Ronnie Bell will start the season as the No. 1 option after leading the team with 48 catches and 758 receiving yards last season. Bell, a former two-star recruit, came out of nowhere to steal the show from Peoples-Jones and Black, forming his own one-two punch with Collins.

After Bell, the players in this group are largely unproven.

Giles Jackson showed signs of his potential last season, catching nine passes for 142 yards and a touchdown. Jackson has great speed, poses a major threat in the return game and can be used all over the field. He carried the ball 10 times for 69 yards and a score in 2019.

Then there’s Johnson, who wasn’t much of a factor as a true freshman but was a four-star recruit and is listed at 6-foot-3.

Cornelius Johnson #6 of the Michigan Wolverines celebrate a fourth quarter touchdown during the game against the Michigan State Spartans at Michigan Stadium on November 16, 2019 in Ann Arbor, Michigan. Michigan defeated Michigan State 44-10.
Cornelius Johnson #6 of the Michigan Wolverines celebrate a fourth quarter touchdown during the game against the Michigan State Spartans at Michigan Stadium on November 16, 2019 in Ann Arbor, Michigan. Michigan defeated Michigan State 44-10. (2019 Getty Images)

Johnson’s underwhelming stat line was more about Michigan’s crowded receiver depth chart than any fault of his own. He cashed in on his rare opportunities, though, catching four passes for 61 yards and a score.

If Gattis wants to incorporate a bigger target on the outside, Johnson could be the top beneficiary of a Collins exit.

Don’t forget about Mike Sainristil, either. The 2019 offseason hype was out of control for the true freshman cornerback-turned-wideout, but when the season began, he was nowhere to be found.

But when he got a chance to play in blowouts, Sainristil performed well, catching three passes for 73 yards and a touchdown against Notre Dame and two passes for 21 yards against Michigan State.

Losing Collins would be a massive blow to Michigan’s offense, but it still has a steadying force in Bell, elite speed with Jackson and Sainristil and a possible replacement in Johnson. At the very least, there’s potential for Gattis to work with.

Newcomers

No matter who comes and goes, Michigan is always going to bring in new playmakers at the wide receiver position.

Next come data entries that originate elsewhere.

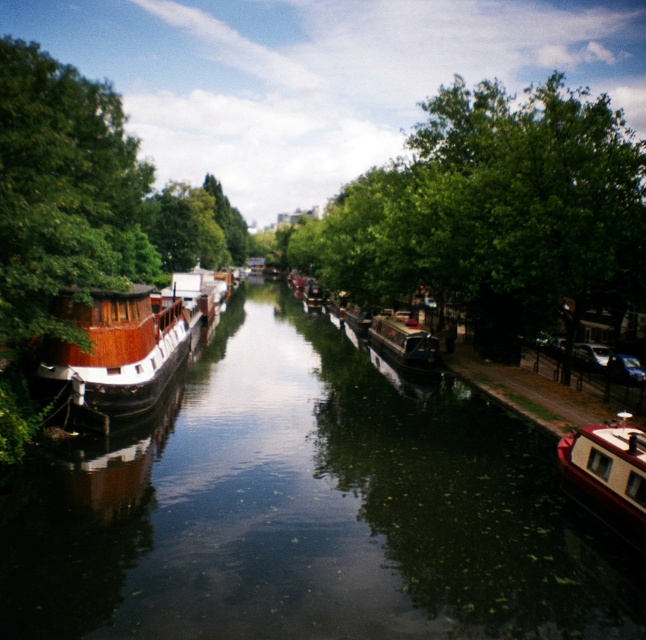 In the scene shown: Who is more distant from viewer, (276, 506) or (99, 372)?

The point (99, 372) is more distant.

From the picture: Is wooden canal boat at left in front of wooden cabin cruiser at left?

Yes.

Is point (149, 468) positioned after point (147, 340)?

No, it is in front of (147, 340).

You are a GUI agent. You are given a task and a screenshot of the screen. Output one action in this format:
    pyautogui.click(x=<x>, y=<y>)
    Task: Click on the wooden canal boat at left
    
    Given the screenshot: What is the action you would take?
    pyautogui.click(x=307, y=508)

Between shiny red boat at lower right and wooden polished boat at center, which one is positioned lower?

Positioned lower is shiny red boat at lower right.

Find the location of a particular element. The image size is (646, 640). shiny red boat at lower right is located at coordinates (607, 474).

Who is lower down, green leafy tree at center or wooden polished boat at center?

Positioned lower is wooden polished boat at center.

Which is in front, point (472, 189) or point (388, 348)?

Point (472, 189) is more forward.

Does point (589, 291) come behind point (410, 352)?

That is False.

At what (x,y) coordinates should I click in order to perform the action: click on green leafy tree at center. Please return your answer as a coordinate pair (x, y). The height and width of the screenshot is (640, 646). Looking at the image, I should click on (495, 214). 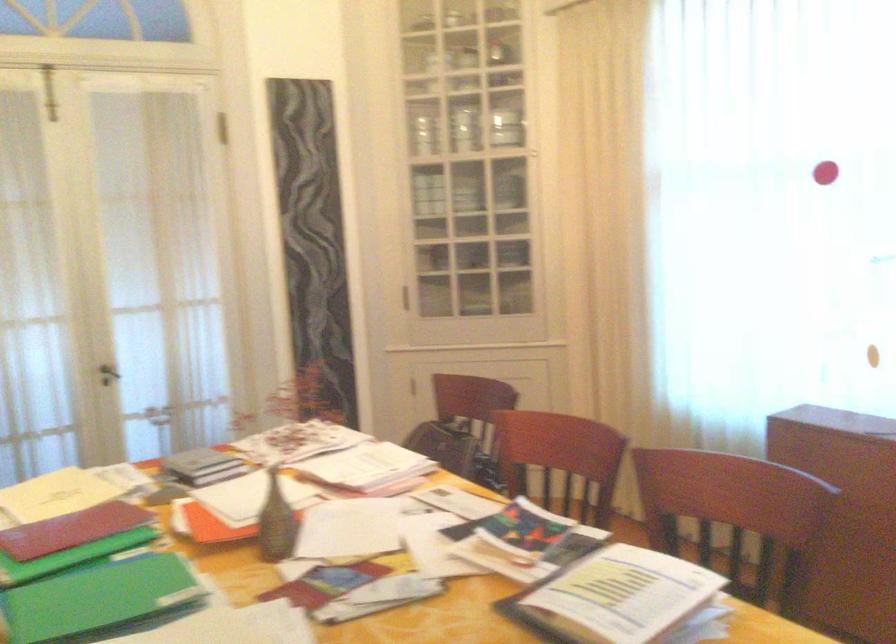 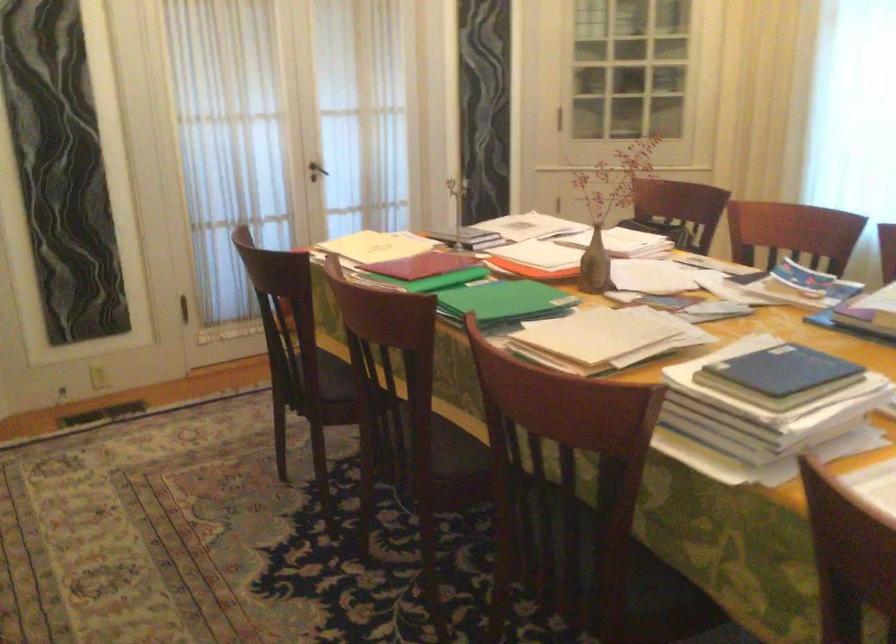 Where in the second image is the point corresponding to [80,524] from the first image?

(423, 265) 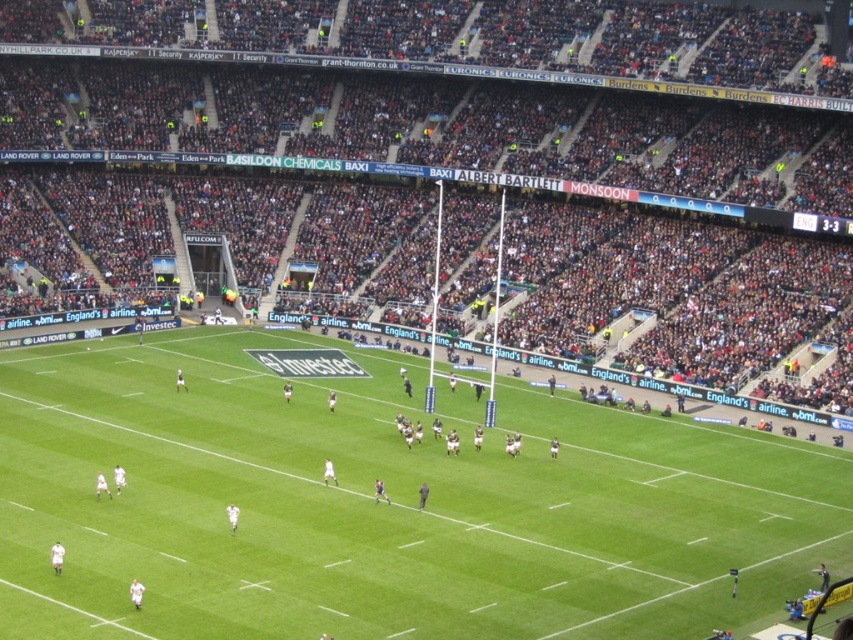 You are a drone operator trying to capture a photo of the green grass football field at center. However, you notice that the dark gray stadium seats at center might block your view. Based on the scene, will the seats obstruct the football field in your photo?

The dark gray stadium seats at center are further to the viewer than the green grass football field at center, so they will block the view of the football field in the photo.

You are a player on the rugby field and need to pass the ball to your teammate. You are currently at point [354,208] and your teammate is at point [824,532]. Is your teammate in front of you or behind you?

Point [354,208] is behind point [824,532], so your teammate at point [824,532] is in front of you. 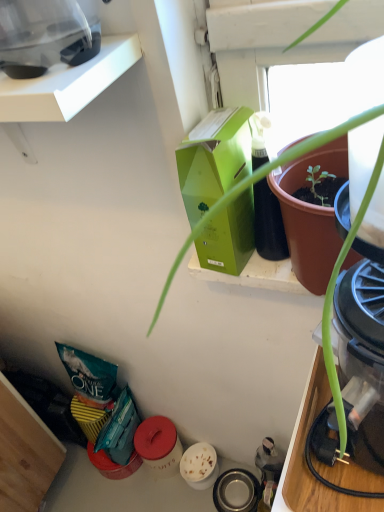 From the picture: What is the approximate width of transparent plastic blender at upper left, placed as the 1th appliance when sorted from left to right?

It is 23.01 centimeters.

What do you see at coordinates (236, 490) in the screenshot? I see `metallic stainless steel bowl at lower center, which is the second appliance in front-to-back order` at bounding box center [236, 490].

I want to click on transparent plastic blender at upper left, the first appliance from the top, so click(x=43, y=36).

How distant is transparent plastic blender at upper left, the second appliance in the bottom-to-top sequence, from metallic stainless steel bowl at lower center, arranged as the first appliance when viewed from the right?

→ transparent plastic blender at upper left, the second appliance in the bottom-to-top sequence, and metallic stainless steel bowl at lower center, arranged as the first appliance when viewed from the right, are 1.23 meters apart from each other.

Is transparent plastic blender at upper left, the second appliance in the bottom-to-top sequence, directly adjacent to metallic stainless steel bowl at lower center, arranged as the first appliance when viewed from the right?

No, transparent plastic blender at upper left, the second appliance in the bottom-to-top sequence, is not beside metallic stainless steel bowl at lower center, arranged as the first appliance when viewed from the right.

Based on the photo, in the image, is transparent plastic blender at upper left, placed as the 1th appliance when sorted from left to right, on the left side or the right side of metallic stainless steel bowl at lower center, which is the second appliance in front-to-back order?

transparent plastic blender at upper left, placed as the 1th appliance when sorted from left to right, is positioned on metallic stainless steel bowl at lower center, which is the second appliance in front-to-back order,'s left side.

Based on their sizes in the image, would you say transparent plastic blender at upper left, which ranks as the second appliance in back-to-front order, is bigger or smaller than metallic stainless steel bowl at lower center, the 2th appliance positioned from the left?

Considering their sizes, transparent plastic blender at upper left, which ranks as the second appliance in back-to-front order, takes up more space than metallic stainless steel bowl at lower center, the 2th appliance positioned from the left.

Does metallic stainless steel bowl at lower center, which is the second appliance in front-to-back order, have a larger size compared to green matte box at upper center?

Last recruiting cycle, it was all about speed. Michigan landed two of the fastest offensive weapons in the class: A.J. Henning and Roman Wilson. Henning ran a verified 4.46 40-yard dash at The Opening Regional, and Wilson topped that by running a 4.37, according to 247 Sports.

Henning was one of the most coveted players in the 2020 class, with offers from Alabama, Ohio State, Georgia, Notre Dame and dozens of others. He follows the trend of many other recent Michigan commits in that he’s a versatile offensive weapon and a home run threat.

Michigan’s offense needs to be more explosive in 2020, and Henning should help in that regard.

Wilson stands out because he has great quickness to go with the elite speed. He embodies Gattis' “speed in space” mantra because as long as Michigan can get him the ball, there’s potential for him to turn any catch into a big gain.

Overview

It would be unfair to expect Michigan to get better at wide receiver after losing three top targets, but it feels like this group has the potential to put up bigger numbers.

Gattis was still implementing his offense last season, and most of these young receivers are guys he specifically targeted on the recruiting trail. They don’t all need to be better than Collins, Peoples-Jones and Black. If they’re simply a better fit in this scheme, the results could improve.

Milton will be a key factor, obviously. There have been times during the Jim Harbaugh era when his quarterbacks simply couldn’t get the ball to his playmakers, and that crippled Michigan’s offense.

If Milton falls victim to that same trend, it won’t matter how fast or elusive Jackson, Henning and company might be.

Harbaugh handed the reins of the offense over to Gattis a year ago, and now the pieces are falling into place. Michigan fans should get at least a glimpse of the future when this team takes the field.